In today’s world, data is produced in abundance every day. The internet is a great source of getting data relevant to our needs. In order to make this easier, we can use web scraping which is the process of collecting data from the web.
Web scraping is a popular technique for obtaining data from sites that don’t provide direct API. Moreover, Python has made it easier to perform web scraping with the help of modules like BeautifulSoup.
Pandas is a popular library of Python used for handling data. The read_html()
function helps you to read HTML tables on web pages in the form of a list of DataFrame objects. That is, if a web page has multiple pages, they will be read as a list of DataFrame objects.
In this article, you will learn how to read HTML tables from a string, a URL, a file, and typecasting tables using the Pandas read_html()
function.
Prerequisites for using read_html()
You need to have Python and Pandas installed on your computer and your favorite IDE set up to start coding. After this, install the lxml module before using the read_html()
function. It is an external module and is not included in the Python distribution. You can install it using the command:
pip install lxml
Extracting tables from strings of HTML using Python
In the following code, a variable named html_table contains a string representing an HTML table.
html_table = """
<table>
<thead>
<tr>
<th>ID</th>
<th>Name</th>
<th>Designation</th>
<th>Salary</th>
</tr>
</thead>
<tbody>
<tr>
<td>5</td>
<td>Jenny</td>
<td>Branch Manager</td>
<td>50000</td>
</tr>
<tr>
<td>1</td>
<td>Alice</td>
<td>Salesperson</td>
<td>38000</td>
</tr>
<tr>
<td>4</td>
<td>Thomas</td>
<td>CEO</td>
<td>85000</td>
</tr>
<tr>
<td>8</td>
<td>Bob</td>
<td>Software Developer</td>
<td>67000</td>
</tr>
</tbody>
</table>
"""
You can read this table using Pandas in the following way:
import pandas as pd
df = pd.read_html(html_table)
df

Notice that the output is in the form of a list containing only one table here. It can be viewed as a data frame by accessing the specific index in the list.
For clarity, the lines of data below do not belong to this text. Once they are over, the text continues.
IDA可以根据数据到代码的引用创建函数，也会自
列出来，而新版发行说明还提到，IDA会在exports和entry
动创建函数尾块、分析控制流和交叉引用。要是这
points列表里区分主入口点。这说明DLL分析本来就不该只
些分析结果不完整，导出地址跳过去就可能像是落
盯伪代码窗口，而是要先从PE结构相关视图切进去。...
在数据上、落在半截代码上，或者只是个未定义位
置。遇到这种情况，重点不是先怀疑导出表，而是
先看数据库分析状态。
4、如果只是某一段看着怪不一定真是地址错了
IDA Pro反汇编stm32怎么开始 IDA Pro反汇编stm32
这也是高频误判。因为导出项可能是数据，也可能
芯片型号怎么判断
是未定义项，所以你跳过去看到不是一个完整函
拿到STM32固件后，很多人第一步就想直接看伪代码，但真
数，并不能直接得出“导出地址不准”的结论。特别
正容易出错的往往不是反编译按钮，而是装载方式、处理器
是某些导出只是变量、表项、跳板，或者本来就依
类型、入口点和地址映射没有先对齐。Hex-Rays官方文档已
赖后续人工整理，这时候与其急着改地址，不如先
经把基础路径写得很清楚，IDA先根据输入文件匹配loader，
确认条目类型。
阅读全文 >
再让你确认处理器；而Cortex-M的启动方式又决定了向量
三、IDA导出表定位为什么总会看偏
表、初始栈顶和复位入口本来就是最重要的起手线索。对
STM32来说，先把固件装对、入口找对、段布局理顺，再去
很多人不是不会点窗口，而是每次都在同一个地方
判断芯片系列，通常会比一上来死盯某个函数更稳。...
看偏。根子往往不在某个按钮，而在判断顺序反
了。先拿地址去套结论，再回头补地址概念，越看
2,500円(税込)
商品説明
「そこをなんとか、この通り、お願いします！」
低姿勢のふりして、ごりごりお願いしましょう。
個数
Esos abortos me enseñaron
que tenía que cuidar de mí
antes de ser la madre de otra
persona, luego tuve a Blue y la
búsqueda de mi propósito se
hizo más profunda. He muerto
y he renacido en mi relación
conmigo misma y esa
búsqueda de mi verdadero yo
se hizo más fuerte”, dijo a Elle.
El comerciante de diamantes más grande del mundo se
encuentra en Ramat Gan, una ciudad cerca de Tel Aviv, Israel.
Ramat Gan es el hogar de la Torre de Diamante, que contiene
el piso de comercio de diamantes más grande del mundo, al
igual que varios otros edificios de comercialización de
You can check the data type of each column as:
df[0].dtypes
ID int64
Name object
Designation object
Salary int64
dtype: object
Extracting table from a URL
The read_html()
function accepts URLs and reads HTML tables on that web page.
import pandas as pd
url = 'https://www.infoplease.com/geography/largest-countries-world-area'
df = pd.read_html(url)
df[0]

You can also check how many tables are present on the web page by computing the length of the list.
len(df)
1
Here, the above URL contained only one table.
Note that, the content on the web page might change over time and you may get a different result if your run the same code.
Extracting tables from files
The read_html()
function also accepts files and reads the tables in them.
In the following code, the file ‘table.txt’ contains the HTML code for two tables like this:

import pandas as pd
file_path = 'table.txt'
with open(file_path, 'r') as f:
df = pd.read_html(f.read())
df
Output:
[ ID Name Designation Salary
0 5 Jenny Branch Manager 50000
1 1 Alice Salesperson 38000
2 4 Thomas CEO 85000
3 8 Bob Software Developer 67000,
Roll No. Name Marks
0 10 John 23
1 5 Mary 40
2 18 Max 44]
The output list has two tables. You can view each one of them by using indexing.


Typecasting table columns with converters
Sometimes, you might want the data types of some columns from the table to be of a specific type. In such cases, you can typecast them using the read_html()
function. Recall that in the above example, the data type of ‘Salary’ was ‘int64’.
import pandas as pd
df = pd.read_html(html_table, converters={
'Salary': float
})
df

If you check the data types now, you will see the data type of ‘Salary’ to be float.

Summary
The Pandas read_html()
function is a quick and efficient way to read HTML tables from various sources. It is very helpful while performing web scraping. One of the limitations of read_html()
is that it cannot read tables that are loaded with JavaScript. Also, some websites do not allow the scraping of data, so in that case this function is of no use.